Les intentions d’embauche des cadres atteignent leur plus bas niveau depuis la crise sanitaire. Le contexte international, et les échéances électorales poussent les entreprises à la prudence, même si certains secteurs continuent de recruter.
Les perspectives d’emploi pour cette rentrée sont préoccupantes. Selon l’Association pour l’emploi des cadres (Apec), seulement 7 % des entreprises envisagent d’embaucher au moins un cadre dans les mois à venir, un chiffre qui représente le plus bas niveau observé depuis le début de la crise du Covid-19. L’Apec souligne que bien que la situation ne soit pas à un « effondrement », le climat s’assombrit.
Cette frilosité à l’embauche s’explique en partie par un contexte international incertain, notamment le conflit persistant au Moyen-Orient, qui complique l’évaluation des niveaux d’activité futurs. Les entreprises préfèrent donc conserver leurs équipes en place plutôt que de prendre des risques avec de nouvelles embauches. Cela crée une situation difficile pour les jeunes entrant sur le marché du travail.
De plus, la période préélectorale ajoute à l’incertitude, les entreprises craignant des hausses d’impôts dans le budget 2027. Cette situation incite également les cadres à hésiter à changer d’emploi, réduisant ainsi les opportunités.
Tous les secteurs ne sont pas affectés de la même manière.
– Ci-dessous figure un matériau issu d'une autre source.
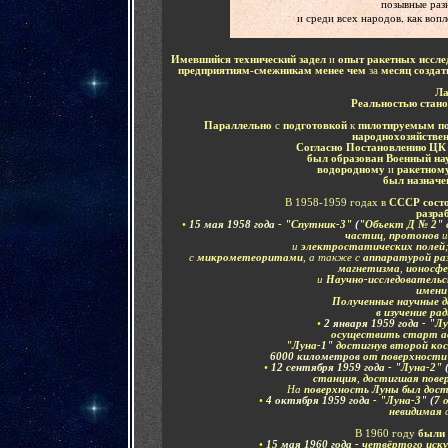
позывные раз
и среди всех народов, как воп
Имевшийся технический задел
и
опыт ракетных иссл
предприятиям-смежникам менее чем
за
месяц созда
Л
Реальностью стано
Параллельно
с
подготовкой
к
пилотируемым п
народнохозяйстве
Согласно Постановлению Ц
был образован Военный на
водородному
и
ракетном
был назначе
В 1958-1959 годах в
СССР состо
разра
•
15 мая
1958 года
- "Спутник-3"
(
"Объект Д № 2"
частиц
,
протонов
и
электростатических полей
с
микрометеоритами
, а также с
аппаратурой ра
магнетизма
,
ионосф
и
Научно-исследователь
имени
Полученные научные 
в изучение ра
•
2 января
1959 года
- "Л
осуществить старт 
"Луна-1" достигнув второй ко
6000 километров
от поверхности
•
12 сентября
1959 года
- "Луна-2"
станция
,
достигшая пове
На
поверхность Луны был дос
•
4 октября
1959 года
- "Луна-3"
(
7 
невидимая
В 1960 году
были 
•
1
5 мая
1960 года
- четвёртого иск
Tandis que les services souffrent, l’industrie, notamment dans des domaines comme le nucléaire, la défense et l’aéronautique, continue de rechercher des compétences spécifiques. Les petites entreprises semblent également plus enclines à recruter, en contraste avec les grandes entreprises, qui affichent des intentions d’embauche plus faibles.
Source : Apec, baromètre du 3e trimestre 2026.